GIVEN RECORDS:
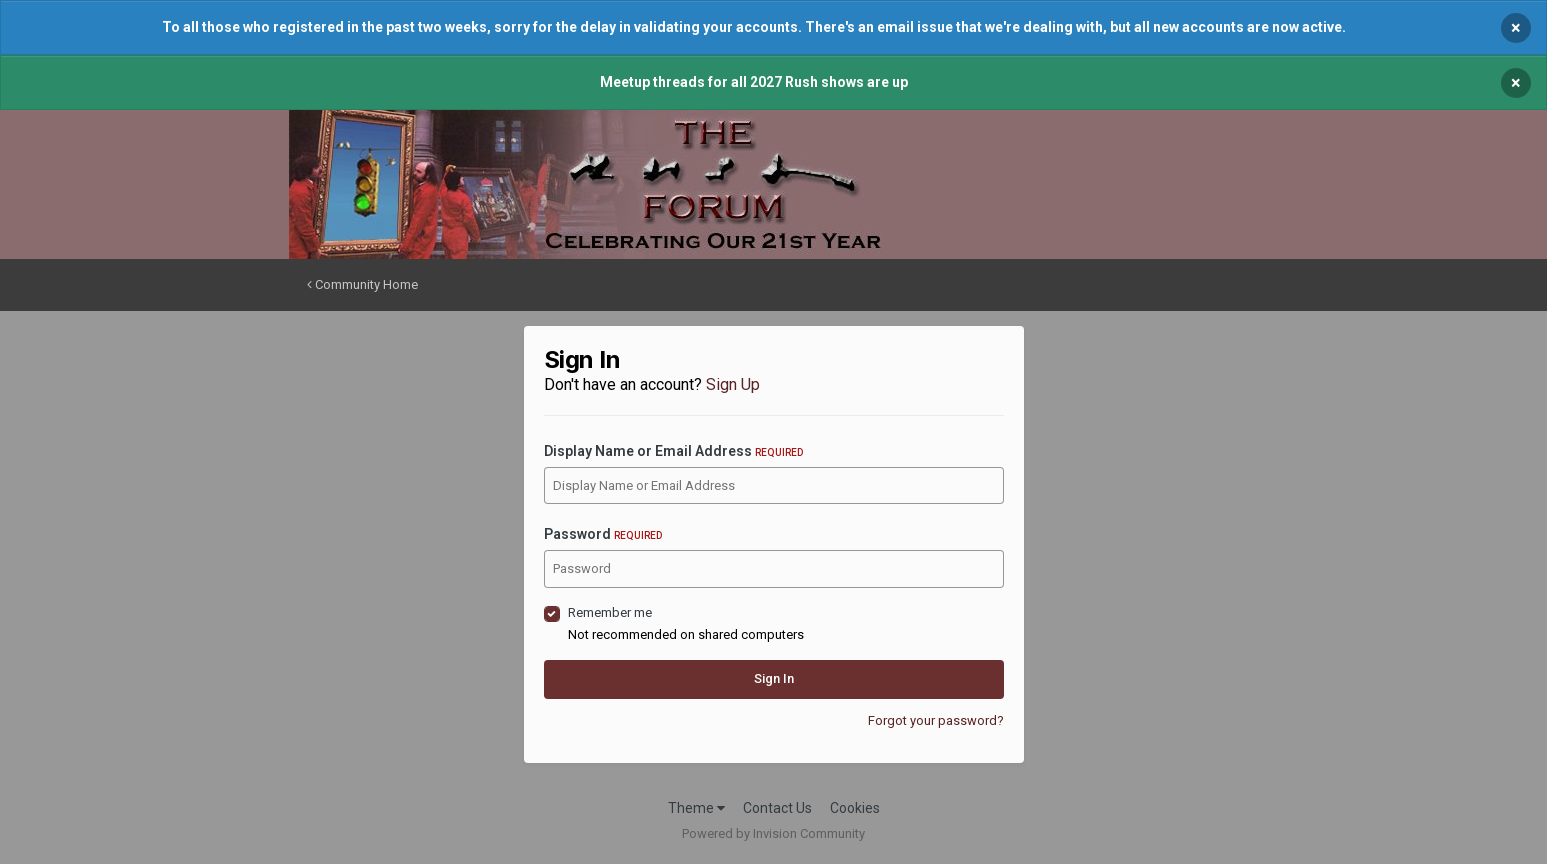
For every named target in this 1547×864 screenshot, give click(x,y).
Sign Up (733, 384)
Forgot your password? (936, 720)
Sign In (774, 678)
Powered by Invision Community (773, 833)
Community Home (362, 284)
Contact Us (777, 808)
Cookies (855, 808)
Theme (696, 808)
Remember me (610, 612)
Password (603, 534)
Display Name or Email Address (673, 451)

YOUR OBJECTIVE:
Each line that contains "Community" is to be copied from the listing above.

ANSWER BOX:
Powered by Invision Community (773, 833)
Community Home (362, 284)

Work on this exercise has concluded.